# Why write down the basics of logic if they are so evident?

In My Bayesian Enlightenment, Eliezer writes that he was born a Bayesian. That he decided to become a Bayesian no more than fish prefer to breathe water.

Maybe all people are born Bayesian? Although, in that case, why doesn’t everyone use Bayesian statistics? And why do many people learn little new by studying Bayesianism, while for some almost everything in Bayesianism is new? And finally, why are people who read books are much better Bayesians than those who spend all their time on the farm?

I think I have found a very simple and good explanation for this phenomenon.

Imagine that you live in a world where cars are everywhere. Even if you haven’t intentionally tried to study cars, your brain automatically detects that [these iron boxes] are fast, and can suddenly change direction or stop. In general, your brain will automatically learn about machines, and, as a result, you will intuitively understand them.

What if you live in a world full of people?

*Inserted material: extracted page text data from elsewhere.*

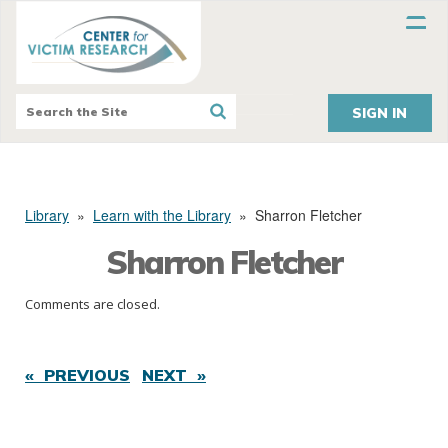
SIGN IN
Library
»
Learn with the Library
»
Sharron Fletcher
Sharron Fletcher
Comments are closed.
« PREVIOUS
NEXT »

Then, just by spending time with them, you will find that they are practically not dangerous, that they look like you, that they do not like it when you eat food that they call “their own”...

~~ But if you live in a world whose structure is Bayesian (as, for example, in our world)~~? If you live in Bayesian networks and evidence, and your brain is always set up the hypothesis? Then you will automatically learn the art of Bayesian. This is a simple theory, and besides, it explains why people who read a lot of books are more Bayesian than rural residents who spend all day on a farm: they just saw more situations, more plot twists, in general, more cause-and-effect relationships.

So, we should to teach people Bayesian and basic logic, because for some people it’s not as obvious as it is for you.

Finally, I think that from birth we are no more Bayesian than race car drivers, but living in the Bayesian world, we inevitably study it.

Edit: In fact, the structure of the world is not Bayesian, it’s just that Bayesianism is convenient for describing the world. Therefore, now I understand this story this way: people learn logic, Bayesianism and frequentism, because the world they live in is well described by these theories.

What does it even mean to live in a Bayesian universe? A universe needs some basic properties to make probabilistic reasoning possible and meaningful. Probabilistic reasoning is only meaningful in deterministic universe if the reasoner is limited, so that there is some Knightian uncertainty. It’s always meaningful in an indeterministic universe if the indeterminism itself follows statistical patterns—otherwise you have possibility without probability. (Complex systems can defy simple statistical patterns, as Pinker notes) Frequentism also requires events to fall into reference classes with n>1 members. That clearly isn’t always—or never—the case in our universe. Bayesian probability is much less demanding.

Which to choose out of frequentism and Bayesianism? Frequentism is always better

where you can use itbecause it is objective. But Bayesianism can be used where frequentism can’t. So the answer is “both”—specifically, use frequentism when you can, and Bayesianism when you can’t.I mean, we’re simplifying reality down to Bayesian networks and scenario trees. And it works. It seems that we can say that the universe is Bayesian.

Bayesianism works up to a point. Frequentism works up to a point. Various other things work.

You haven’t shown that frequentism doesn’t work, or that frequentism and bayesianism are mutually exclusive.

Ok I agree

Frequentist and Bayesian reasoning are two ways to handle Knightian uncertainty. Frequentism gives you statements that are outright

truein the face of this uncertainty, which is fantastic. But this sets an incredibly high bar that is very difficult to work with.For a classic example, let’s say you want have a possibly biased coin in front of you and you want to say something about its rate of heads. From frequentism, you can lock in a method of obtaining a confidence interval after, say, 100 flips and say “I’m about to flip this coin 100 times and give you a confidence interval for p_heads. The chance that the interval will contain p_heads is at least 99%, regardless of what the true value of p_heads is” There’s no Bayesian analogue.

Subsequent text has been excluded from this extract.